Goal of the exercise =>
Only lines holding the word "nights" are wanted. Copy them from the listing below.

[Listed entries Boundary: Start]

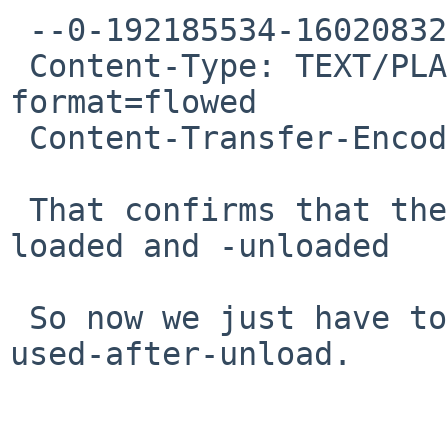
 --0-192185534-1602083225=:15496

 Content-Type: TEXT/PLAIN; charset=UTF-8; 
format=flowed

 Content-Transfer-Encoding: QUOTED-PRINTABLE

 That confirms that the module is being auto-
loaded and -unloaded

 So now we just have to identify where it is being 
used-after-unload.
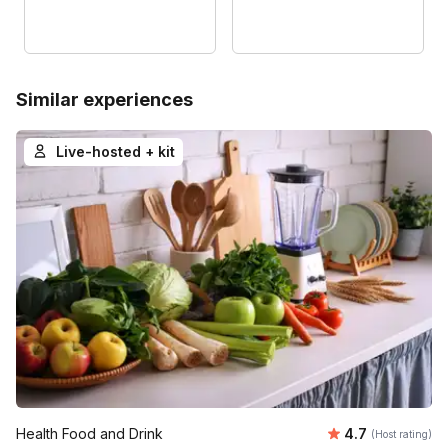
Similar experiences
Live-hosted + kit
Average rating
Health Food and Drink
4.7
(Host rating)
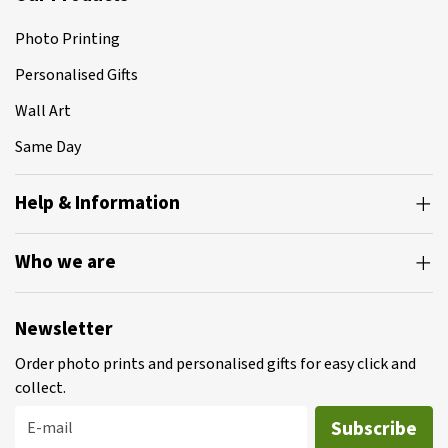
Photo Printing
Personalised Gifts
Wall Art
Same Day
Help & Information
Who we are
Newsletter
Order photo prints and personalised gifts for easy click and
collect.
Subscribe
E-mail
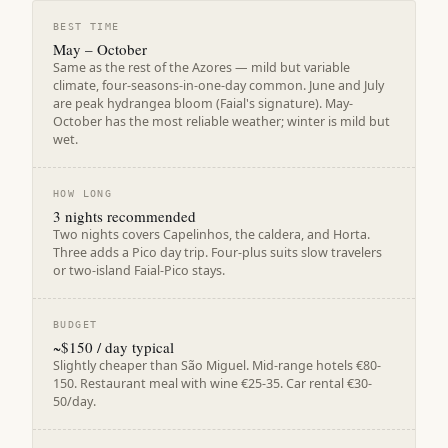
BEST TIME
May – October
Same as the rest of the Azores — mild but variable
climate, four-seasons-in-one-day common. June and July
are peak hydrangea bloom (Faial's signature). May-
October has the most reliable weather; winter is mild but
wet.
HOW LONG
3 nights recommended
Two nights covers Capelinhos, the caldera, and Horta.
Three adds a Pico day trip. Four-plus suits slow travelers
or two-island Faial-Pico stays.
BUDGET
~$150 / day typical
Slightly cheaper than São Miguel. Mid-range hotels €80-
150. Restaurant meal with wine €25-35. Car rental €30-
50/day.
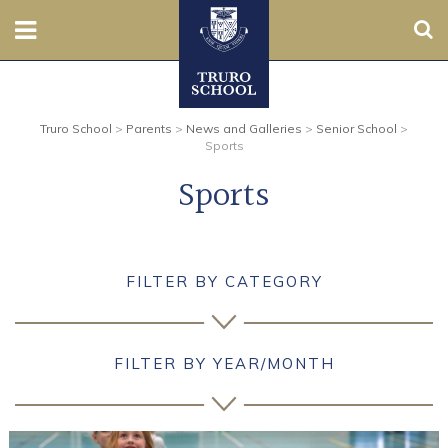
Sear
Nursery
Truro School
>
Parents
>
News and Galleries
>
Senior School
>
Prep
Sports
Sports
Senior
Sixth
FILTER BY CATEGORY
Admissions
Boarding
FILTER BY YEAR/MONTH
Contact Us
Parents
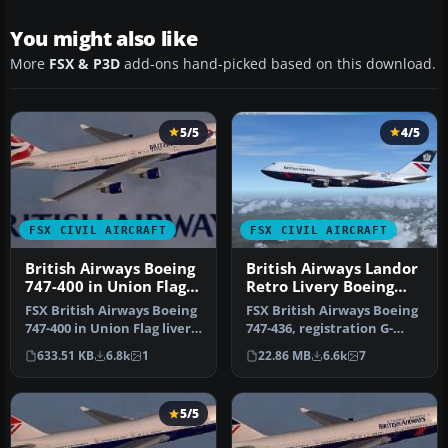
You might also like
More
FSX & P3D
add-ons hand-picked based on this download.
5/5
4/5
FSX CIVIL AIRCRAFT
FSX CIVIL AIRCRAFT
British Airways Boeing
British Airways Landor
747-400 in Union Flag
Retro Livery Boeing
livery
747-436
FSX British Airways Boeing
FSX British Airways Boeing
747-400 in Union Flag livery,
747-436, registration G-
registration G-BOAB.…
CIVB. This year marks
633.51 KB
6.8k
1
22.86 MB
6.6k
7
Brit…
5/5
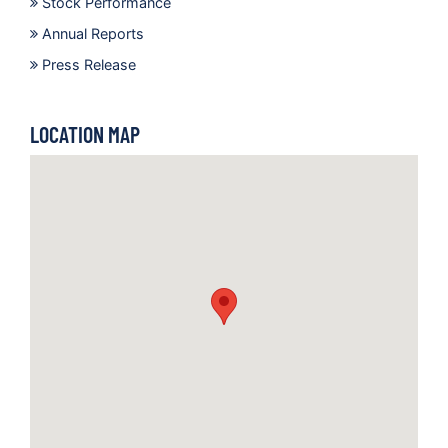
Stock Performance
Annual Reports
Press Release
LOCATION MAP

[Listed entries Boundary: End]

Solution =>
3 nights recommended
Two nights covers Capelinhos, the caldera, and Horta.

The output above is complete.